EXERCISE DIRECTIONS: Please reproduce each of the following entries exactly.

Saved entries:
______
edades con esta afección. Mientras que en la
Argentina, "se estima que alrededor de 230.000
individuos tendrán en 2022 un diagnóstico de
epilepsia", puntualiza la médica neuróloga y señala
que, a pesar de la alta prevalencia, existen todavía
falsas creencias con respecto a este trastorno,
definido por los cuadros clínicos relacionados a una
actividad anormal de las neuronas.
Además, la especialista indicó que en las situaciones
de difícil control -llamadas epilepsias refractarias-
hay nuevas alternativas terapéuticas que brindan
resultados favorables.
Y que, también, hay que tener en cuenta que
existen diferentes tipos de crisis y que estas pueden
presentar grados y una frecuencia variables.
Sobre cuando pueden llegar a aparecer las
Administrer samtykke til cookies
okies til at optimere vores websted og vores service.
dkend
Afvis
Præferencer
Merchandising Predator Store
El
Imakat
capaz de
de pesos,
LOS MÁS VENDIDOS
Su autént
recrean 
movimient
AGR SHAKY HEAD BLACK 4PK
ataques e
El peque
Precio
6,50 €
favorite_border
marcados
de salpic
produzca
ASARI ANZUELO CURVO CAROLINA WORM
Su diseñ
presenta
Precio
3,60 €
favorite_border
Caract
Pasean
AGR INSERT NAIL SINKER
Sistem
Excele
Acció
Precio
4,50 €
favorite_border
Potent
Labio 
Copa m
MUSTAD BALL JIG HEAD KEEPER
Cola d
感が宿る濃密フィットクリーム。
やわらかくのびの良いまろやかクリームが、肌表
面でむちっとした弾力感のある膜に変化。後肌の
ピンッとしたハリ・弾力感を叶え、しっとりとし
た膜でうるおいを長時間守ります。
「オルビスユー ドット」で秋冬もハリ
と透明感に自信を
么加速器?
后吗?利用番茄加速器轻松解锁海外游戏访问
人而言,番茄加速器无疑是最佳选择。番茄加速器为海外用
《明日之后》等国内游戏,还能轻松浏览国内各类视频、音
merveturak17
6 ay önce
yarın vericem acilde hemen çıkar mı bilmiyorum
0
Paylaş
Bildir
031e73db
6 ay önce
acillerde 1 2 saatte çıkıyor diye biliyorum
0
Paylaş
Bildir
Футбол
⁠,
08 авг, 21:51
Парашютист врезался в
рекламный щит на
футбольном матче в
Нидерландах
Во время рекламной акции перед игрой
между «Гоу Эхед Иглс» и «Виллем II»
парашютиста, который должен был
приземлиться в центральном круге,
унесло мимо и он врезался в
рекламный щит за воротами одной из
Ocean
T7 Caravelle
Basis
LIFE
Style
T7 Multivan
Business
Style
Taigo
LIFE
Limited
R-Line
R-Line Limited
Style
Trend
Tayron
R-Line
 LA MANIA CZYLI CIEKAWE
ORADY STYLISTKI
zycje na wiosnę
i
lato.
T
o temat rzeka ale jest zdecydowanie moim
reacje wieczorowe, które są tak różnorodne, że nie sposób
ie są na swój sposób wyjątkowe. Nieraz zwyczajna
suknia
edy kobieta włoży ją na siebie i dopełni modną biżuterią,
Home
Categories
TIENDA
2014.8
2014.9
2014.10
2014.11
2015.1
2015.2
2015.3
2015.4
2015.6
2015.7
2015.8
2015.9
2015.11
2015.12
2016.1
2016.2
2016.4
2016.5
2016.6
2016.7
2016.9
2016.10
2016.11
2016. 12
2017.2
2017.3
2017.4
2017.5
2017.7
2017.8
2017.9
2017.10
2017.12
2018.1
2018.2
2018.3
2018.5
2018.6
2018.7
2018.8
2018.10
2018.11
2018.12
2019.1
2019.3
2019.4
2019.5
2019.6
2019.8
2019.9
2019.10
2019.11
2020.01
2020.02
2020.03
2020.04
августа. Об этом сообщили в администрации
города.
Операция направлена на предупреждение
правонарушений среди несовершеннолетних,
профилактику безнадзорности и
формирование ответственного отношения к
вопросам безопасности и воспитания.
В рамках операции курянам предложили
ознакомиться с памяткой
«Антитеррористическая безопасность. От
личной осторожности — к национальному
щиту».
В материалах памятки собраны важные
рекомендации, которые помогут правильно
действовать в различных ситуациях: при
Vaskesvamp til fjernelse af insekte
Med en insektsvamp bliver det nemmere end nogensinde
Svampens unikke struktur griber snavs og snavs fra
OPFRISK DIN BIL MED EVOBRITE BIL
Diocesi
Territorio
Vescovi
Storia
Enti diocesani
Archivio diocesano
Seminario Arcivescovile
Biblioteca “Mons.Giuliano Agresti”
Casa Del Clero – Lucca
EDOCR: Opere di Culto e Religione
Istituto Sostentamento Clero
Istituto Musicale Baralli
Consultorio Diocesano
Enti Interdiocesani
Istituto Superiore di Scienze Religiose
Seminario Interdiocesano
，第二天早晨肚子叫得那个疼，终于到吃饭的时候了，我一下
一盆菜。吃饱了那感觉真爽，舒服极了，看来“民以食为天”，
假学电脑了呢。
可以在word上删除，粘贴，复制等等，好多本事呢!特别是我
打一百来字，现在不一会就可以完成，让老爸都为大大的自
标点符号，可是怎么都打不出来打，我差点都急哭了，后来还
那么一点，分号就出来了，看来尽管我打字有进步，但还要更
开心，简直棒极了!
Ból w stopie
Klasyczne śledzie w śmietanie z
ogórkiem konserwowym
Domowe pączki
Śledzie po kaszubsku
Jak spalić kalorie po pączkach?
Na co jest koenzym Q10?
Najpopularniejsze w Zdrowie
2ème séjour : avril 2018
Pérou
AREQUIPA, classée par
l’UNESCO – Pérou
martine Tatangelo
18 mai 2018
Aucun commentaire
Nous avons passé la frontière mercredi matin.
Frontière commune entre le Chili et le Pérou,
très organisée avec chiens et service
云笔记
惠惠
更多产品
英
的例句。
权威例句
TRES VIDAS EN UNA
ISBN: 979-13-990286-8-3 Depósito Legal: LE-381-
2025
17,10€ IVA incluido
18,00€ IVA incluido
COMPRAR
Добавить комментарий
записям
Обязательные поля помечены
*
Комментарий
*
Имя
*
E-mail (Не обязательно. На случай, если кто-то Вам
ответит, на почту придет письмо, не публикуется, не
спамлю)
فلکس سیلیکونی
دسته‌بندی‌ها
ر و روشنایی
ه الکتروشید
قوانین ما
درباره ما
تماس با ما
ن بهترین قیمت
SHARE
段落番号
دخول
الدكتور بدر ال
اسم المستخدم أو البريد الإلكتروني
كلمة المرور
______
ANSWER TO THE EXERCISE:
edades con esta afección. Mientras que en la
Argentina, "se estima que alrededor de 230.000
individuos tendrán en 2022 un diagnóstico de
epilepsia", puntualiza la médica neuróloga y señala
que, a pesar de la alta prevalencia, existen todavía
falsas creencias con respecto a este trastorno,
definido por los cuadros clínicos relacionados a una
actividad anormal de las neuronas.
Además, la especialista indicó que en las situaciones
de difícil control -llamadas epilepsias refractarias-
hay nuevas alternativas terapéuticas que brindan
resultados favorables.
Y que, también, hay que tener en cuenta que
existen diferentes tipos de crisis y que estas pueden
presentar grados y una frecuencia variables.
Sobre cuando pueden llegar a aparecer las
Administrer samtykke til cookies
okies til at optimere vores websted og vores service.
dkend
Afvis
Præferencer
Merchandising Predator Store
El
Imakat
capaz de
de pesos,
LOS MÁS VENDIDOS
Su autént
recrean 
movimient
AGR SHAKY HEAD BLACK 4PK
ataques e
El peque
Precio
6,50 €
favorite_border
marcados
de salpic
produzca
ASARI ANZUELO CURVO CAROLINA WORM
Su diseñ
presenta
Precio
3,60 €
favorite_border
Caract
Pasean
AGR INSERT NAIL SINKER
Sistem
Excele
Acció
Precio
4,50 €
favorite_border
Potent
Labio 
Copa m
MUSTAD BALL JIG HEAD KEEPER
Cola d
感が宿る濃密フィットクリーム。
やわらかくのびの良いまろやかクリームが、肌表
面でむちっとした弾力感のある膜に変化。後肌の
ピンッとしたハリ・弾力感を叶え、しっとりとし
た膜でうるおいを長時間守ります。
「オルビスユー ドット」で秋冬もハリ
と透明感に自信を
么加速器?
后吗?利用番茄加速器轻松解锁海外游戏访问
人而言,番茄加速器无疑是最佳选择。番茄加速器为海外用
《明日之后》等国内游戏,还能轻松浏览国内各类视频、音
merveturak17
6 ay önce
yarın vericem acilde hemen çıkar mı bilmiyorum
0
Paylaş
Bildir
031e73db
6 ay önce
acillerde 1 2 saatte çıkıyor diye biliyorum
0
Paylaş
Bildir
Футбол
⁠,
08 авг, 21:51
Парашютист врезался в
рекламный щит на
футбольном матче в
Нидерландах
Во время рекламной акции перед игрой
между «Гоу Эхед Иглс» и «Виллем II»
парашютиста, который должен был
приземлиться в центральном круге,
унесло мимо и он врезался в
рекламный щит за воротами одной из
Ocean
T7 Caravelle
Basis
LIFE
Style
T7 Multivan
Business
Style
Taigo
LIFE
Limited
R-Line
R-Line Limited
Style
Trend
Tayron
R-Line
 LA MANIA CZYLI CIEKAWE
ORADY STYLISTKI
zycje na wiosnę
i
lato.
T
o temat rzeka ale jest zdecydowanie moim
reacje wieczorowe, które są tak różnorodne, że nie sposób
ie są na swój sposób wyjątkowe. Nieraz zwyczajna
suknia
edy kobieta włoży ją na siebie i dopełni modną biżuterią,
Home
Categories
TIENDA
2014.8
2014.9
2014.10
2014.11
2015.1
2015.2
2015.3
2015.4
2015.6
2015.7
2015.8
2015.9
2015.11
2015.12
2016.1
2016.2
2016.4
2016.5
2016.6
2016.7
2016.9
2016.10
2016.11
2016. 12
2017.2
2017.3
2017.4
2017.5
2017.7
2017.8
2017.9
2017.10
2017.12
2018.1
2018.2
2018.3
2018.5
2018.6
2018.7
2018.8
2018.10
2018.11
2018.12
2019.1
2019.3
2019.4
2019.5
2019.6
2019.8
2019.9
2019.10
2019.11
2020.01
2020.02
2020.03
2020.04
августа. Об этом сообщили в администрации
города.
Операция направлена на предупреждение
правонарушений среди несовершеннолетних,
профилактику безнадзорности и
формирование ответственного отношения к
вопросам безопасности и воспитания.
В рамках операции курянам предложили
ознакомиться с памяткой
«Антитеррористическая безопасность. От
личной осторожности — к национальному
щиту».
В материалах памятки собраны важные
рекомендации, которые помогут правильно
действовать в различных ситуациях: при
Vaskesvamp til fjernelse af insekte
Med en insektsvamp bliver det nemmere end nogensinde
Svampens unikke struktur griber snavs og snavs fra
OPFRISK DIN BIL MED EVOBRITE BIL
Diocesi
Territorio
Vescovi
Storia
Enti diocesani
Archivio diocesano
Seminario Arcivescovile
Biblioteca “Mons.Giuliano Agresti”
Casa Del Clero – Lucca
EDOCR: Opere di Culto e Religione
Istituto Sostentamento Clero
Istituto Musicale Baralli
Consultorio Diocesano
Enti Interdiocesani
Istituto Superiore di Scienze Religiose
Seminario Interdiocesano
，第二天早晨肚子叫得那个疼，终于到吃饭的时候了，我一下
一盆菜。吃饱了那感觉真爽，舒服极了，看来“民以食为天”，
假学电脑了呢。
可以在word上删除，粘贴，复制等等，好多本事呢!特别是我
打一百来字，现在不一会就可以完成，让老爸都为大大的自
标点符号，可是怎么都打不出来打，我差点都急哭了，后来还
那么一点，分号就出来了，看来尽管我打字有进步，但还要更
开心，简直棒极了!
Ból w stopie
Klasyczne śledzie w śmietanie z
ogórkiem konserwowym
Domowe pączki
Śledzie po kaszubsku
Jak spalić kalorie po pączkach?
Na co jest koenzym Q10?
Najpopularniejsze w Zdrowie
2ème séjour : avril 2018
Pérou
AREQUIPA, classée par
l’UNESCO – Pérou
martine Tatangelo
18 mai 2018
Aucun commentaire
Nous avons passé la frontière mercredi matin.
Frontière commune entre le Chili et le Pérou,
très organisée avec chiens et service
云笔记
惠惠
更多产品
英
的例句。
权威例句
TRES VIDAS EN UNA
ISBN: 979-13-990286-8-3 Depósito Legal: LE-381-
2025
17,10€ IVA incluido
18,00€ IVA incluido
COMPRAR
Добавить комментарий
записям
Обязательные поля помечены
*
Комментарий
*
Имя
*
E-mail (Не обязательно. На случай, если кто-то Вам
ответит, на почту придет письмо, не публикуется, не
спамлю)
فلکس سیلیکونی
دسته‌بندی‌ها
ر و روشنایی
ه الکتروشید
قوانین ما
درباره ما
تماس با ما
ن بهترین قیمت
SHARE
段落番号
دخول
الدكتور بدر ال
اسم المستخدم أو البريد الإلكتروني
كلمة المرور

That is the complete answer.